# The problem
Please write out only the lines from the line with "octobre 2019" to the line with "Implementiere QR-Code-Eintritt", inclusive, exactly as they stand below, without the pictures.

Saved entries:
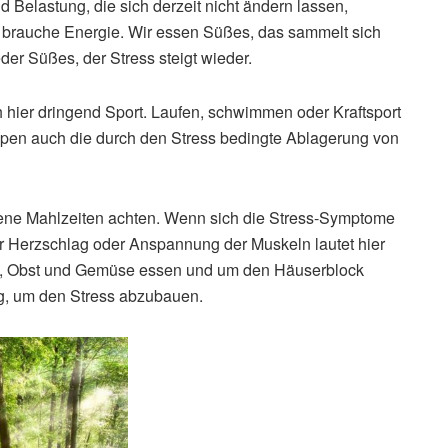
d Belastung, die sich derzeit nicht ändern lassen,
ch brauche Energie. Wir essen Süßes, das sammelt sich
eder Süßes, der Stress steigt wieder.
ch hier dringend Sport. Laufen, schwimmen oder Kraftsport
oppen auch die durch den Stress bedingte Ablagerung von
ne Mahlzeiten achten. Wenn sich die Stress-Symptome
er Herzschlag oder Anspannung der Muskeln lautet hier
gen, Obst und Gemüse essen und um den Häuserblock
ng, um den Stress abzubauen.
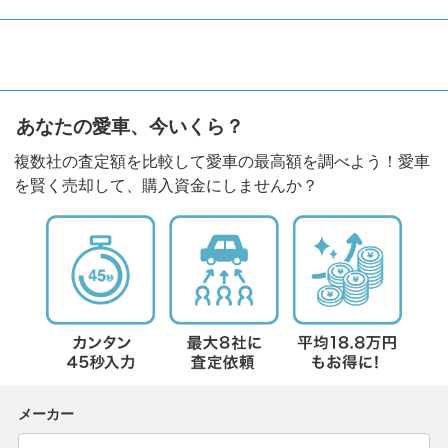
あなたの愛車、今いくら？
複数社の査定額を比較して愛車の最高額を調べよう！愛車
を賢く売却して、購入資金にしませんか？
メーカー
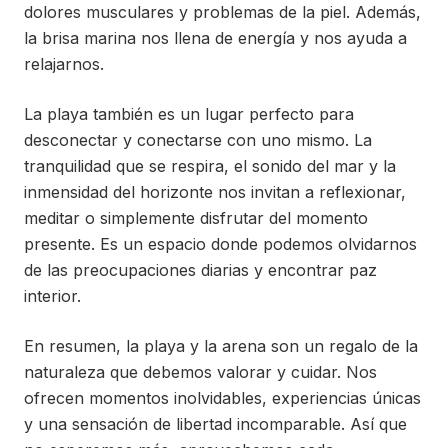
dolores musculares y problemas de la piel. Además,
la brisa marina nos llena de energía y nos ayuda a
relajarnos.
La playa también es un lugar perfecto para
desconectar y conectarse con uno mismo. La
tranquilidad que se respira, el sonido del mar y la
inmensidad del horizonte nos invitan a reflexionar,
meditar o simplemente disfrutar del momento
presente. Es un espacio donde podemos olvidarnos
de las preocupaciones diarias y encontrar paz
interior.
En resumen, la playa y la arena son un regalo de la
naturaleza que debemos valorar y cuidar. Nos
ofrecen momentos inolvidables, experiencias únicas
y una sensación de libertad incomparable. Así que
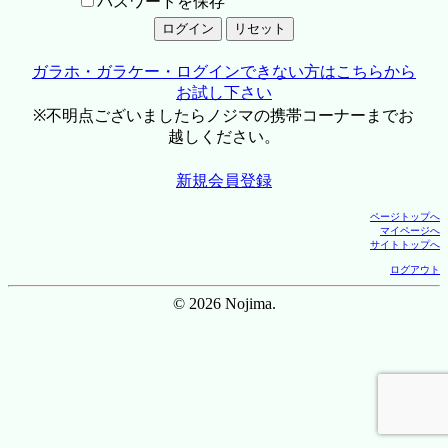
パスワードを保存
ガラホ・ガラケー・ログインできない方はこちらから
お試し下さい
※不明点ございましたらノジマの携帯コーナーまでお
越しください。
新規会員登録
ページトップへ
マイページへ
サイトトップへ
ログアウト
© 2026 Nojima.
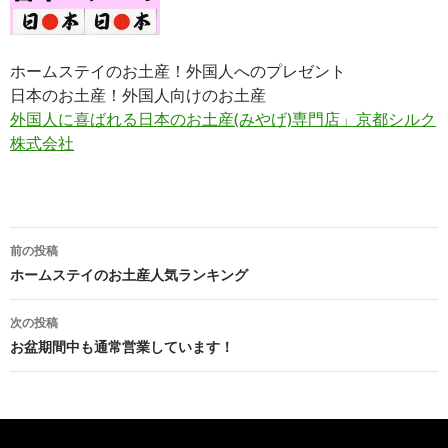
ホームステイのお土産！外国人へのプレゼント
日本のお土産！外国人向けのお土産
外国人に喜ばれる日本のお土産(みやげ)専門店」京都シルク
株式会社
前の投稿
投稿ナビゲーション
ホームステイのお土産人気ランキング
次の投稿
お盆期間中も通常営業しています！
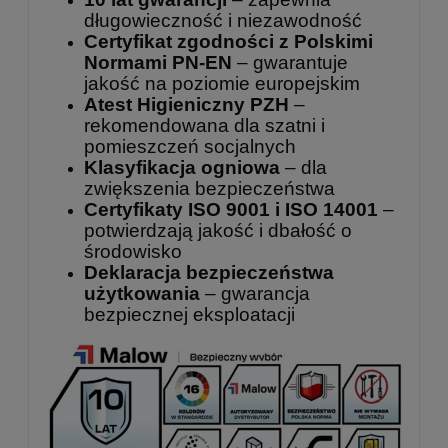
długowieczność i niezawodność
Certyfikat zgodności z Polskimi
Normami PN-EN
– gwarantuje
jakość na poziomie europejskim
Atest Higieniczny PZH
–
rekomendowana dla szatni i
pomieszczeń socjalnych
Klasyfikacja ogniowa
– dla
zwiększenia bezpieczeństwa
Certyfikaty ISO 9001 i ISO 14001
–
potwierdzają jakość i dbałość o
środowisko
Deklaracja bezpieczeństwa
użytkowania
– gwarancja
bezpiecznej eksploatacji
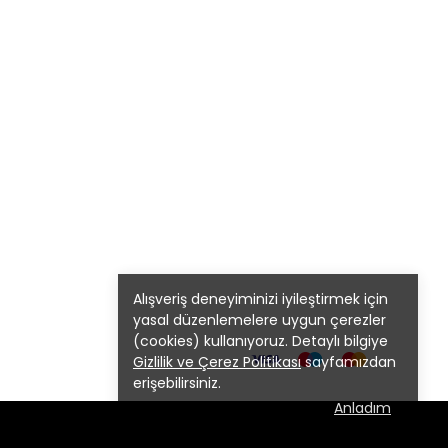
Alışveriş deneyiminizi iyileştirmek için
yasal düzenlemelere uygun çerezler
(cookies) kullanıyoruz. Detaylı bilgiye
Gizlilik ve Çerez Politikası
sayfamızdan
erişebilirsiniz.
Anladım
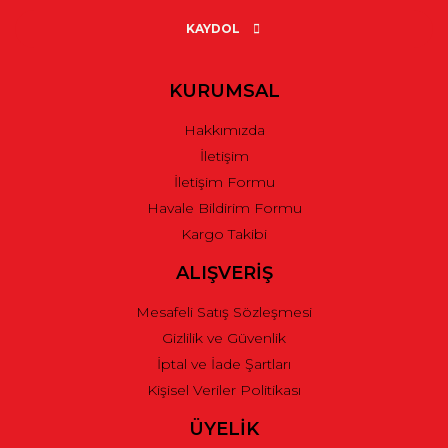
Ürün açıklamasında eksik bilgiler bulunuyor.
KAYDOL
Ürün bilgilerinde hatalar bulunuyor.
Ürün fiyatı diğer sitelerden daha pahalı.
KURUMSAL
Bu ürüne benzer farklı alternatifler olmalı.
Hakkımızda
İletişim
İletişim Formu
Havale Bildirim Formu
Kargo Takibi
Gönder
ALIŞVERİŞ
Mesafeli Satış Sözleşmesi
Gizlilik ve Güvenlik
İptal ve İade Şartları
Kişisel Veriler Politikası
ÜYELİK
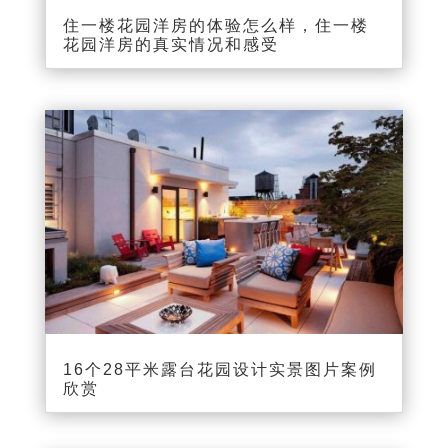
住一楼花园洋房的体验怎么样，住一楼
花园洋房的真实情况和感受
16个28平米露台花园设计实景图片案例
欣赏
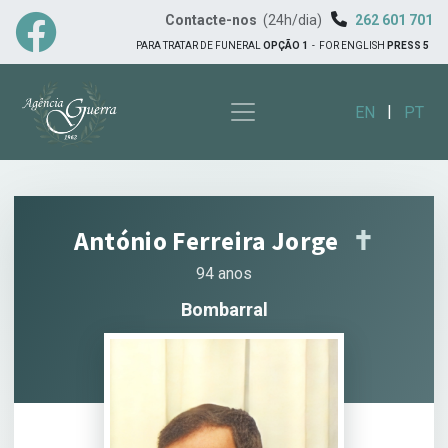
Contacte-nos
(24h/dia)
262 601 701
PARA TRATAR DE FUNERAL
OPÇÃO 1
-
FOR ENGLISH
PRESS 5
|
EN
PT
António Ferreira Jorge
✝︎
94 anos
Bombarral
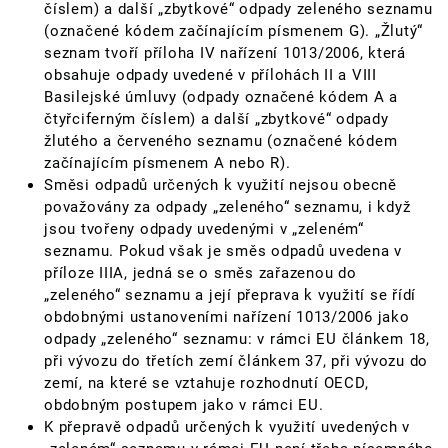
číslem) a další „zbytkové“ odpady zeleného seznamu
(označené kódem začínajícím písmenem G). „Žlutý“
seznam tvoří příloha IV nařízení 1013/2006, která
obsahuje odpady uvedené v přílohách II a VIII
Basilejské úmluvy (odpady označené kódem A a
čtyřciferným číslem) a další „zbytkové“ odpady
žlutého a červeného seznamu (označené kódem
začínajícím písmenem A nebo R).
Směsi odpadů určených k využití nejsou obecně
považovány za odpady „zeleného“ seznamu, i když
jsou tvořeny odpady uvedenými v „zeleném“
seznamu. Pokud však je směs odpadů uvedena v
příloze IIIA, jedná se o směs zařazenou do
„zeleného“ seznamu a její přeprava k využití se řídí
obdobnými ustanoveními nařízení 1013/2006 jako
odpady „zeleného“ seznamu: v rámci EU článkem 18,
při vývozu do třetích zemí článkem 37, při vývozu do
zemí, na které se vztahuje rozhodnutí OECD,
obdobným postupem jako v rámci EU.
K přepravě odpadů určených k využití uvedených v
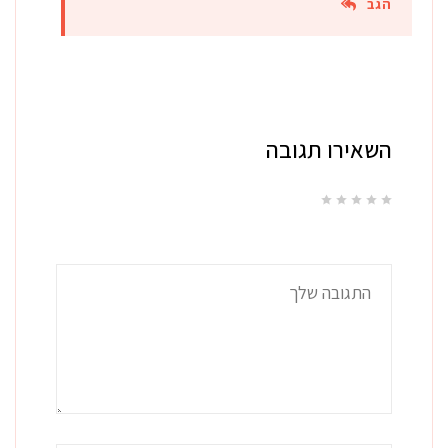
הגב
השאירו תגובה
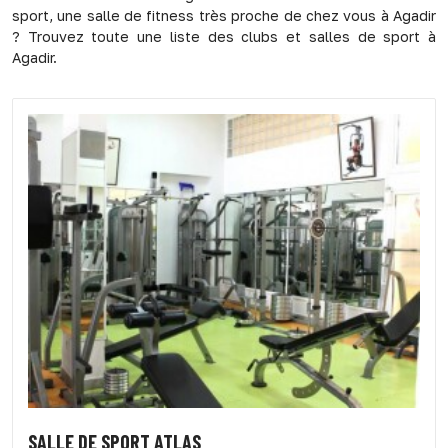
sport, une salle de fitness très proche de chez vous à Agadir
? Trouvez toute une liste des clubs et salles de sport à
Agadir.
SALLE DE SPORT ATLAS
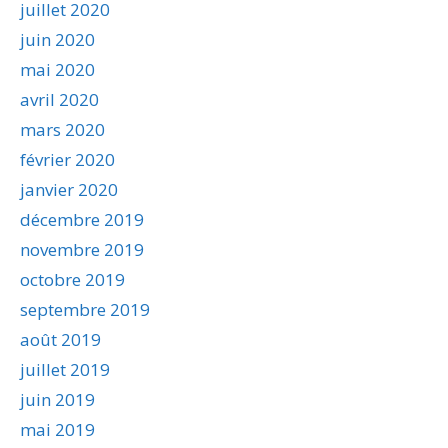
juillet 2020
juin 2020
mai 2020
avril 2020
mars 2020
février 2020
janvier 2020
décembre 2019
novembre 2019
octobre 2019
septembre 2019
août 2019
juillet 2019
juin 2019
mai 2019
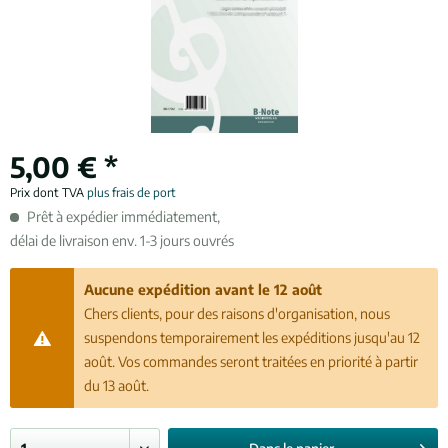
5,00 € *
Prix dont TVA
plus frais de port
Prêt à expédier immédiatement,
délai de livraison env. 1-3 jours ouvrés
Aucune expédition avant le 12 août
Chers clients, pour des raisons d'organisation, nous
suspendons temporairement les expéditions jusqu'au 12
août. Vos commandes seront traitées en priorité à partir
du 13 août.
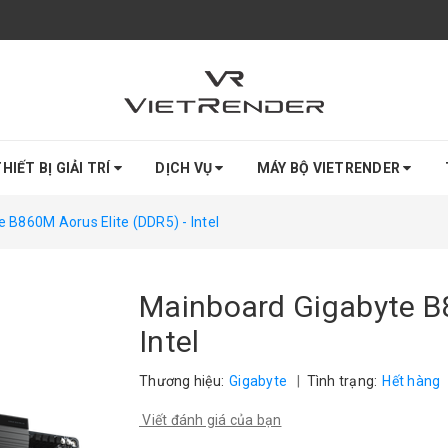
HIẾT BỊ GIẢI TRÍ
DỊCH VỤ
MÁY BỘ VIETRENDER
 B860M Aorus Elite (DDR5) - Intel
Mainboard Gigabyte B8
Intel
Thương hiệu:
Gigabyte
|
Tình trạng:
Hết hàng
Viết đánh giá của bạn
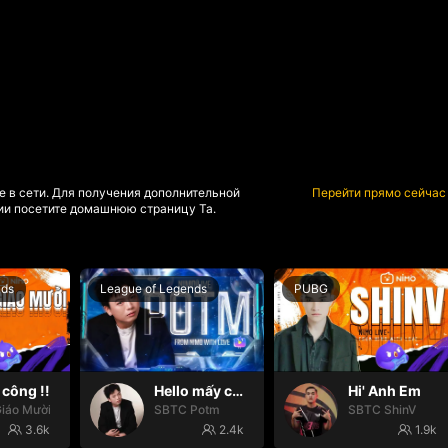
е в сети. Для получения дополнительной
Перейти прямо сейчас
и посетите домашнюю страницу Та.
nds
League of Legends
PUBG
công !!
Hello mấy cục Zàng nhaaa
Hi' Anh Em
iáo Mười
SBTC Potm
SBTC ShinV
3.6k
2.4k
1.9k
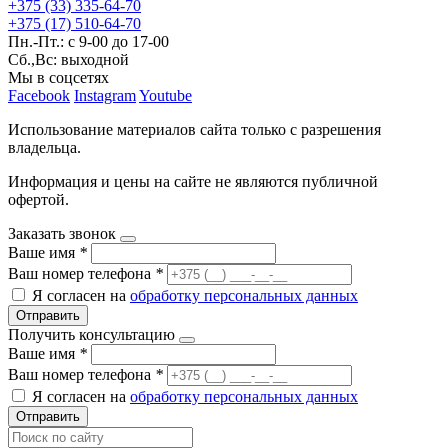
+375 (33) 335-64-70
+375 (17) 510-64-70
Пн.-Пт.: с 9-00 до 17-00
Сб.,Вс: выходной
Мы в соцсетях
Facebook
Instagram
Youtube
Использование материалов сайта только с разрешения
владельца.
Информация и цены на сайте не являются публичной
офертой.
Заказать звонок
Ваше имя
*
Ваш номер телефона
*
Я согласен на
обработку персональных данных
Отправить
Получить консультацию
Ваше имя
*
Ваш номер телефона
*
Я согласен на
обработку персональных данных
Отправить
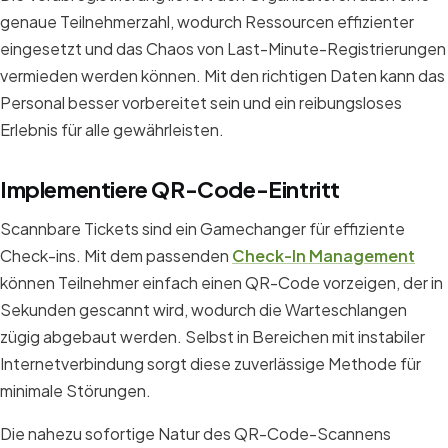
genaue Teilnehmerzahl, wodurch Ressourcen effizienter
eingesetzt und das Chaos von Last-Minute-Registrierungen
vermieden werden können. Mit den richtigen Daten kann das
Personal besser vorbereitet sein und ein reibungsloses
Erlebnis für alle gewährleisten.
Implementiere QR-Code-Eintritt
Scannbare Tickets sind ein Gamechanger für effiziente
Check-ins. Mit dem passenden
Check-In Management
können Teilnehmer einfach einen QR-Code vorzeigen, der in
Sekunden gescannt wird, wodurch die Warteschlangen
zügig abgebaut werden. Selbst in Bereichen mit instabiler
Internetverbindung sorgt diese zuverlässige Methode für
minimale Störungen.
Die nahezu sofortige Natur des QR-Code-Scannens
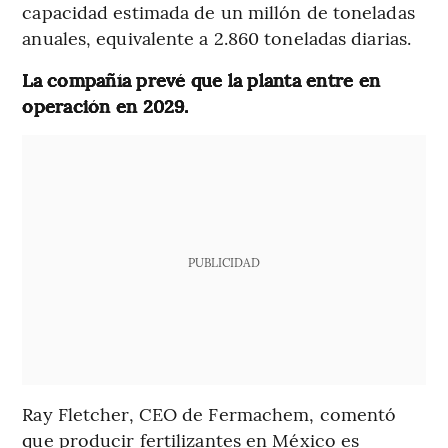
capacidad estimada de un millón de toneladas
anuales, equivalente a 2.860 toneladas diarias.
La compañía prevé que la planta entre en
operación en 2029.
PUBLICIDAD
Ray Fletcher, CEO de Fermachem, comentó
que producir fertilizantes en México es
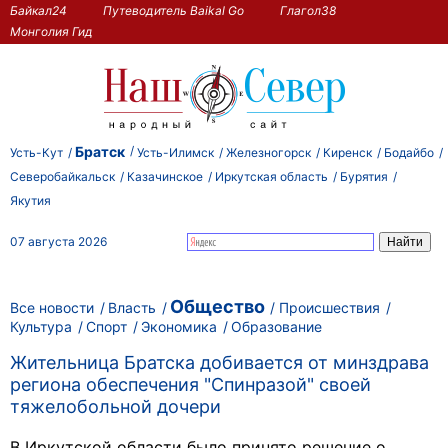
Байкал24
Путеводитель Baikal Go
Глагол38
Монголия Гид
Братск
Усть-Кут
Усть-Илимск
Железногорск
Киренск
Бодайбо
Северобайкальск
Казачинское
Иркутская область
Бурятия
Якутия
07 августа 2026
Общество
Все новости
Власть
Происшествия
Культура
Спорт
Экономика
Образование
Жительница Братска добивается от минздрава
региона обеспечения "Спинразой" своей
тяжелобольной дочери
В Иркутской области было принято решение о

# Exercise solution
octobre 2019
septembre 2019
août 2019
juillet 2019
juin 2019
mai 2019
5,00 € *
Prix dont TVA
plus frais de port
Prêt à expédier immédiatement,
délai de livraison env. 1-3 jours ouvrés
Aucune expédition avant le 12 août
Chers clients, pour des raisons d'organisation, nous
suspendons temporairement les expéditions jusqu'au 12
août. Vos commandes seront traitées en priorité à partir
du 13 août.
HIẾT BỊ GIẢI TRÍ
DỊCH VỤ
MÁY BỘ VIETRENDER
 B860M Aorus Elite (DDR5) - Intel
Mainboard Gigabyte B8
Intel
Thương hiệu:
Gigabyte
|
Tình trạng:
Hết hàng
Viết đánh giá của bạn
е в сети. Для получения дополнительной
Перейти прямо сейчас
и посетите домашнюю страницу Та.
nds
League of Legends
PUBG
công !!
Hello mấy cục Zàng nhaaa
Hi' Anh Em
iáo Mười
SBTC Potm
SBTC ShinV
3.6k
2.4k
1.9k
+375 (33) 335-64-70
+375 (17) 510-64-70
Пн.-Пт.: с 9-00 до 17-00
Сб.,Вс: выходной
Мы в соцсетях
Facebook
Instagram
Youtube
Использование материалов сайта только с разрешения
владельца.
Информация и цены на сайте не являются публичной
офертой.
Заказать звонок
Ваше имя
*
Ваш номер телефона
*
Я согласен на
обработку персональных данных
Отправить
Получить консультацию
Ваше имя
*
Ваш номер телефона
*
Я согласен на
обработку персональных данных
Отправить
genaue Teilnehmerzahl, wodurch Ressourcen effizienter
eingesetzt und das Chaos von Last-Minute-Registrierungen
vermieden werden können. Mit den richtigen Daten kann das
Personal besser vorbereitet sein und ein reibungsloses
Erlebnis für alle gewährleisten.
Implementiere QR-Code-Eintritt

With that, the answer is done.